§ **EXERCISE DETAILS**:
Print the first line of the records below and every line after it, up to and including the line with "Общи условия (159, 2065)". Print nothing else.

§ **RECORDS FOR THE TASK**:
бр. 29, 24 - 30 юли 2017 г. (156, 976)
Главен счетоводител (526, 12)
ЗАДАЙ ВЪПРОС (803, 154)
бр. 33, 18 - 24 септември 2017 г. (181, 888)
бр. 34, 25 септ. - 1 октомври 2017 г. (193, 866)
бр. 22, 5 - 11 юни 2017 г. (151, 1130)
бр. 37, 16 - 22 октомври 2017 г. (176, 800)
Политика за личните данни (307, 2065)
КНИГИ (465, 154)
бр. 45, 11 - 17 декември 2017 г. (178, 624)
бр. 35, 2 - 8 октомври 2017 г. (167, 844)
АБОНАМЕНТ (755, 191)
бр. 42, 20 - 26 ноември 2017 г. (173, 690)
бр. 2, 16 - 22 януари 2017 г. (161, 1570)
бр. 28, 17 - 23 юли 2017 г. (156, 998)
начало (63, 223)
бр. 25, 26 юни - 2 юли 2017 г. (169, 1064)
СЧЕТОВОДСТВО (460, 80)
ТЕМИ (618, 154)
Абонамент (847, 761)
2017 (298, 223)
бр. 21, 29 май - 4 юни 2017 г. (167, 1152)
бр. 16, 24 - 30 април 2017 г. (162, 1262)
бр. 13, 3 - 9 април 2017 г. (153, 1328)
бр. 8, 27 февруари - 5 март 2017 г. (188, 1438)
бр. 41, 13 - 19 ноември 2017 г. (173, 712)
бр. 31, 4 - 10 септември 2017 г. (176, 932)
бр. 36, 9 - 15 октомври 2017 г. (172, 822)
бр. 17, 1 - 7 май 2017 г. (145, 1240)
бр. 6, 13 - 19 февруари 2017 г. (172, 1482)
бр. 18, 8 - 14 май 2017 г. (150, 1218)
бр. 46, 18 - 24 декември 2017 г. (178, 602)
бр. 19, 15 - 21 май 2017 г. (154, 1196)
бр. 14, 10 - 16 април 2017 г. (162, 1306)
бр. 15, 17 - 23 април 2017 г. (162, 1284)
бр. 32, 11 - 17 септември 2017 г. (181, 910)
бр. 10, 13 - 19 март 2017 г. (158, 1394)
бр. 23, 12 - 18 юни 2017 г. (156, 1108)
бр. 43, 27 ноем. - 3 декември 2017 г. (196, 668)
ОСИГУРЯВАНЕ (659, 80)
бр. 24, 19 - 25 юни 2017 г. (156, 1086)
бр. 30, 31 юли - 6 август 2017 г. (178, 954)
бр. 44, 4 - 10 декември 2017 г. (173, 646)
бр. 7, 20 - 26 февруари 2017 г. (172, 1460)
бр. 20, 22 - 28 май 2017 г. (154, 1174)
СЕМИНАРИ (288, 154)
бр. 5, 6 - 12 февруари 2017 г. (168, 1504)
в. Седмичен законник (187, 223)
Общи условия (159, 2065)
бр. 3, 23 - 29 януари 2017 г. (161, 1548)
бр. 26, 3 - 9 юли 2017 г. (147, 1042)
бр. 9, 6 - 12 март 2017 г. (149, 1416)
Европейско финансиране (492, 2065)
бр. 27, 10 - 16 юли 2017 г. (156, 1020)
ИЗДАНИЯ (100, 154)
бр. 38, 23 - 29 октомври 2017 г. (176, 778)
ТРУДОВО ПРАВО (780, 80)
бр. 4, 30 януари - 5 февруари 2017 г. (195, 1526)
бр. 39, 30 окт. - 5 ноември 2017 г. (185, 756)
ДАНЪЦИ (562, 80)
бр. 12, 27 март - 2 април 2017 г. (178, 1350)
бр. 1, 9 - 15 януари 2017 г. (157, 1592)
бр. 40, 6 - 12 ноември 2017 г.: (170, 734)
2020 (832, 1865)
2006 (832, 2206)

§ **REPLY TO THE EXERCISE**:
бр. 29, 24 - 30 юли 2017 г. (156, 976)
Главен счетоводител (526, 12)
ЗАДАЙ ВЪПРОС (803, 154)
бр. 33, 18 - 24 септември 2017 г. (181, 888)
бр. 34, 25 септ. - 1 октомври 2017 г. (193, 866)
бр. 22, 5 - 11 юни 2017 г. (151, 1130)
бр. 37, 16 - 22 октомври 2017 г. (176, 800)
Политика за личните данни (307, 2065)
КНИГИ (465, 154)
бр. 45, 11 - 17 декември 2017 г. (178, 624)
бр. 35, 2 - 8 октомври 2017 г. (167, 844)
АБОНАМЕНТ (755, 191)
бр. 42, 20 - 26 ноември 2017 г. (173, 690)
бр. 2, 16 - 22 януари 2017 г. (161, 1570)
бр. 28, 17 - 23 юли 2017 г. (156, 998)
начало (63, 223)
бр. 25, 26 юни - 2 юли 2017 г. (169, 1064)
СЧЕТОВОДСТВО (460, 80)
ТЕМИ (618, 154)
Абонамент (847, 761)
2017 (298, 223)
бр. 21, 29 май - 4 юни 2017 г. (167, 1152)
бр. 16, 24 - 30 април 2017 г. (162, 1262)
бр. 13, 3 - 9 април 2017 г. (153, 1328)
бр. 8, 27 февруари - 5 март 2017 г. (188, 1438)
бр. 41, 13 - 19 ноември 2017 г. (173, 712)
бр. 31, 4 - 10 септември 2017 г. (176, 932)
бр. 36, 9 - 15 октомври 2017 г. (172, 822)
бр. 17, 1 - 7 май 2017 г. (145, 1240)
бр. 6, 13 - 19 февруари 2017 г. (172, 1482)
бр. 18, 8 - 14 май 2017 г. (150, 1218)
бр. 46, 18 - 24 декември 2017 г. (178, 602)
бр. 19, 15 - 21 май 2017 г. (154, 1196)
бр. 14, 10 - 16 април 2017 г. (162, 1306)
бр. 15, 17 - 23 април 2017 г. (162, 1284)
бр. 32, 11 - 17 септември 2017 г. (181, 910)
бр. 10, 13 - 19 март 2017 г. (158, 1394)
бр. 23, 12 - 18 юни 2017 г. (156, 1108)
бр. 43, 27 ноем. - 3 декември 2017 г. (196, 668)
ОСИГУРЯВАНЕ (659, 80)
бр. 24, 19 - 25 юни 2017 г. (156, 1086)
бр. 30, 31 юли - 6 август 2017 г. (178, 954)
бр. 44, 4 - 10 декември 2017 г. (173, 646)
бр. 7, 20 - 26 февруари 2017 г. (172, 1460)
бр. 20, 22 - 28 май 2017 г. (154, 1174)
СЕМИНАРИ (288, 154)
бр. 5, 6 - 12 февруари 2017 г. (168, 1504)
в. Седмичен законник (187, 223)
Общи условия (159, 2065)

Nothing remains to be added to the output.